Requirement =
Every entry must be reproduced word for word.
#### Data under study ####
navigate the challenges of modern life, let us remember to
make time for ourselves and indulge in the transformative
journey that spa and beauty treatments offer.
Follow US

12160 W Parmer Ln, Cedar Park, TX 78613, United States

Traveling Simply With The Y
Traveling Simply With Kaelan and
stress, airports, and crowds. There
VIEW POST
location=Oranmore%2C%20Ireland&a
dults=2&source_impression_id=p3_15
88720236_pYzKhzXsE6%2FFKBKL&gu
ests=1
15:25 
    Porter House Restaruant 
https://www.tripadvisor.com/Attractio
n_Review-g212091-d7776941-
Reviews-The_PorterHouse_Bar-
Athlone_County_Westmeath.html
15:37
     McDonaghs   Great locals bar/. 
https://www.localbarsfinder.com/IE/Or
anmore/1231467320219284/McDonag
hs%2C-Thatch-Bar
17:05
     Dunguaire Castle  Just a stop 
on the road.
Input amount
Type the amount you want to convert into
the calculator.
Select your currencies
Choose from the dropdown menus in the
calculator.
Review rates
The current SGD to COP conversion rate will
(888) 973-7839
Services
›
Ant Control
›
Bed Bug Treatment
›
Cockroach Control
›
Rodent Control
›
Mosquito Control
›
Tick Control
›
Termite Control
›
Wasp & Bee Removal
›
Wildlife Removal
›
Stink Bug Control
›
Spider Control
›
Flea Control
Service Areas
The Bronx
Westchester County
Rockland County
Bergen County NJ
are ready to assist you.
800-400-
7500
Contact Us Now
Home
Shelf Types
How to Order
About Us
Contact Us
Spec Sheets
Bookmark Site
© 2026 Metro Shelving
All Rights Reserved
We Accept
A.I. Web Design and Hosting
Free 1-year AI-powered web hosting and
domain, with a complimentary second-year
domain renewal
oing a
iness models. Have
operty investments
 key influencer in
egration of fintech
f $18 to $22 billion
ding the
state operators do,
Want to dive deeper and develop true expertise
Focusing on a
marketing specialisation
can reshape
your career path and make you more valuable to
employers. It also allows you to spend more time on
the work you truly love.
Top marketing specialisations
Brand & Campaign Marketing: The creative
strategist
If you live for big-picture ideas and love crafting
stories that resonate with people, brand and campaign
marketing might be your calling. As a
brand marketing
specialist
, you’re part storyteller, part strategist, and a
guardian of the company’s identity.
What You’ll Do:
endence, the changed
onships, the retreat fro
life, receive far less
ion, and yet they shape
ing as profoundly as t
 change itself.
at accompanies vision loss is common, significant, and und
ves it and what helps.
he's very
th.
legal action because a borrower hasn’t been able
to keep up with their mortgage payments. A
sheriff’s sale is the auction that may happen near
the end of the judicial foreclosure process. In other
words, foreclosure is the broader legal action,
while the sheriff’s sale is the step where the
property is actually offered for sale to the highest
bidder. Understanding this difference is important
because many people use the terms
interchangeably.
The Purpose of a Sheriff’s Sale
####
Exercise solution =
navigate the challenges of modern life, let us remember to
make time for ourselves and indulge in the transformative
journey that spa and beauty treatments offer.
Follow US

12160 W Parmer Ln, Cedar Park, TX 78613, United States

Traveling Simply With The Y
Traveling Simply With Kaelan and
stress, airports, and crowds. There
VIEW POST
location=Oranmore%2C%20Ireland&a
dults=2&source_impression_id=p3_15
88720236_pYzKhzXsE6%2FFKBKL&gu
ests=1
15:25 
    Porter House Restaruant 
https://www.tripadvisor.com/Attractio
n_Review-g212091-d7776941-
Reviews-The_PorterHouse_Bar-
Athlone_County_Westmeath.html
15:37
     McDonaghs   Great locals bar/. 
https://www.localbarsfinder.com/IE/Or
anmore/1231467320219284/McDonag
hs%2C-Thatch-Bar
17:05
     Dunguaire Castle  Just a stop 
on the road.
Input amount
Type the amount you want to convert into
the calculator.
Select your currencies
Choose from the dropdown menus in the
calculator.
Review rates
The current SGD to COP conversion rate will
(888) 973-7839
Services
›
Ant Control
›
Bed Bug Treatment
›
Cockroach Control
›
Rodent Control
›
Mosquito Control
›
Tick Control
›
Termite Control
›
Wasp & Bee Removal
›
Wildlife Removal
›
Stink Bug Control
›
Spider Control
›
Flea Control
Service Areas
The Bronx
Westchester County
Rockland County
Bergen County NJ
are ready to assist you.
800-400-
7500
Contact Us Now
Home
Shelf Types
How to Order
About Us
Contact Us
Spec Sheets
Bookmark Site
© 2026 Metro Shelving
All Rights Reserved
We Accept
A.I. Web Design and Hosting
Free 1-year AI-powered web hosting and
domain, with a complimentary second-year
domain renewal
oing a
iness models. Have
operty investments
 key influencer in
egration of fintech
f $18 to $22 billion
ding the
state operators do,
Want to dive deeper and develop true expertise
Focusing on a
marketing specialisation
can reshape
your career path and make you more valuable to
employers. It also allows you to spend more time on
the work you truly love.
Top marketing specialisations
Brand & Campaign Marketing: The creative
strategist
If you live for big-picture ideas and love crafting
stories that resonate with people, brand and campaign
marketing might be your calling. As a
brand marketing
specialist
, you’re part storyteller, part strategist, and a
guardian of the company’s identity.
What You’ll Do:
endence, the changed
onships, the retreat fro
life, receive far less
ion, and yet they shape
ing as profoundly as t
 change itself.
at accompanies vision loss is common, significant, and und
ves it and what helps.
he's very
th.
legal action because a borrower hasn’t been able
to keep up with their mortgage payments. A
sheriff’s sale is the auction that may happen near
the end of the judicial foreclosure process. In other
words, foreclosure is the broader legal action,
while the sheriff’s sale is the step where the
property is actually offered for sale to the highest
bidder. Understanding this difference is important
because many people use the terms
interchangeably.
The Purpose of a Sheriff’s Sale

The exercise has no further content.